### Exercise prompt:
Where does the string "consent" appear in the listing below? Copy every line where it does.

### Listed entries:

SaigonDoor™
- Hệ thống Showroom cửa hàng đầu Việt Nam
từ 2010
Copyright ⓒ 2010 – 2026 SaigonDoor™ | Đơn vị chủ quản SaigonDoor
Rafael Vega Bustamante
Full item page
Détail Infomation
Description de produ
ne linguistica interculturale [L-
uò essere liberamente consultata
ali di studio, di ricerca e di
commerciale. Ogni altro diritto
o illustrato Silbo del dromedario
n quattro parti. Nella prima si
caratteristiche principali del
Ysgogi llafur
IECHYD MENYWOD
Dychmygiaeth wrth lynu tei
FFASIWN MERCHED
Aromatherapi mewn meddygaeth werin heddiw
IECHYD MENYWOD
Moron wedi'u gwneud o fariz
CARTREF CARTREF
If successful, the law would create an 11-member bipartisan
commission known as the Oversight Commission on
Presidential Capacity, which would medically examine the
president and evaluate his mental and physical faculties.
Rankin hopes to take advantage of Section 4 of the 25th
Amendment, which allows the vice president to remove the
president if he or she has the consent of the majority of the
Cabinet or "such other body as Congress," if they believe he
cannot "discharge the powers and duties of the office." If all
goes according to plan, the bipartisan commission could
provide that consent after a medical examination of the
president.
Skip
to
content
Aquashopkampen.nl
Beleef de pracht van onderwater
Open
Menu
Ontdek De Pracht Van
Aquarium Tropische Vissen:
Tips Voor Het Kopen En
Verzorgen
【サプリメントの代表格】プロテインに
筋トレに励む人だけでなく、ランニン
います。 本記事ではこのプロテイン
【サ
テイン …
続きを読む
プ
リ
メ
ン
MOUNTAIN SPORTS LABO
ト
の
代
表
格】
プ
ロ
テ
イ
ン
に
* * *
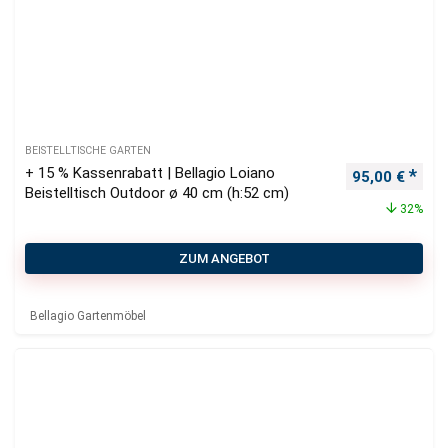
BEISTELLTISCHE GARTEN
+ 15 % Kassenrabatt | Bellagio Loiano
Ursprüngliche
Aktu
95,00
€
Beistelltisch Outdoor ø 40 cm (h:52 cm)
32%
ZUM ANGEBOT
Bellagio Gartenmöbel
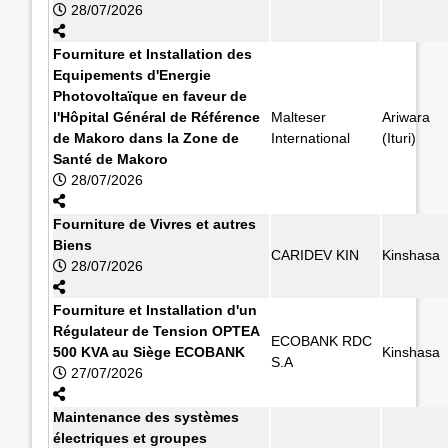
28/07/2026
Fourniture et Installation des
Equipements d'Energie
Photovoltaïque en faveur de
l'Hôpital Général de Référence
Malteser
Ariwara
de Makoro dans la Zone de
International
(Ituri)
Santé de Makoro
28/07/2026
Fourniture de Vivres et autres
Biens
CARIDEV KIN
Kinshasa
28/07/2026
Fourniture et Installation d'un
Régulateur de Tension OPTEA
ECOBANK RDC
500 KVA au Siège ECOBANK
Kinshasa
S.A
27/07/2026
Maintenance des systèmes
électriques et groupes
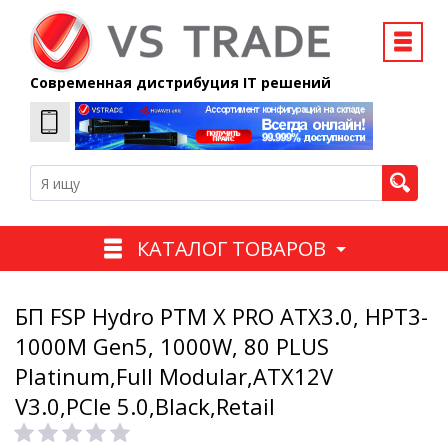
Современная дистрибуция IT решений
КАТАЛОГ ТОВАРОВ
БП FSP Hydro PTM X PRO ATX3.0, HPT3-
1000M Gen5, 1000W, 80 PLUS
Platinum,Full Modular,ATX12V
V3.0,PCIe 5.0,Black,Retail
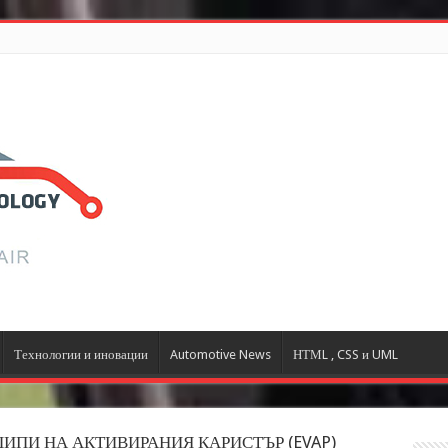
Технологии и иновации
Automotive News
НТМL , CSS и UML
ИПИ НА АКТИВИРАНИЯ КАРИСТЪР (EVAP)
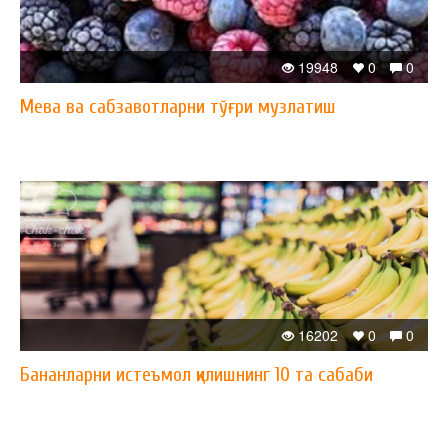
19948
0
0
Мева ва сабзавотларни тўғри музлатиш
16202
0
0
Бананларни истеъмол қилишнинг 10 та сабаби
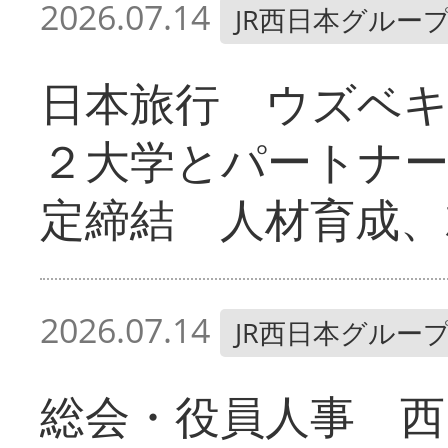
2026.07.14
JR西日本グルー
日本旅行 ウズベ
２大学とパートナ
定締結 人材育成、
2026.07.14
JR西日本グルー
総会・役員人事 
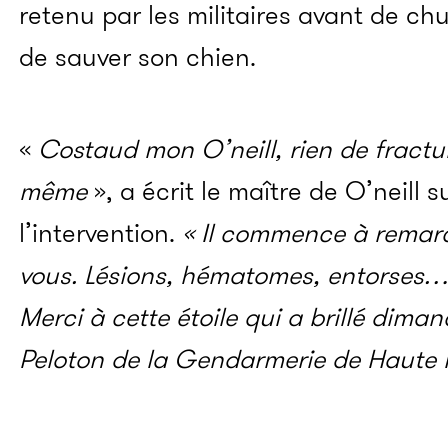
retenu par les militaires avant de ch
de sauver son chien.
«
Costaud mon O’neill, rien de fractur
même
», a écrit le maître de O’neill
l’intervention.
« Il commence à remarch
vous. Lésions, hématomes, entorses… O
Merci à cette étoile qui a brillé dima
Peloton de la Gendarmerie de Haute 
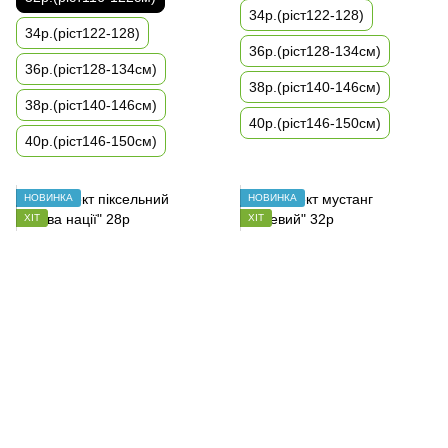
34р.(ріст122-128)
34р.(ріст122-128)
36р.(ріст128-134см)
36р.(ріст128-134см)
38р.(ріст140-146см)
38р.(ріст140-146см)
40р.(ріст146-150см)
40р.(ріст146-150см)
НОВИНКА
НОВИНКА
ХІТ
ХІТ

### Answer to the exercise:
president if he or she has the consent of the majority of the
provide that consent after a medical examination of the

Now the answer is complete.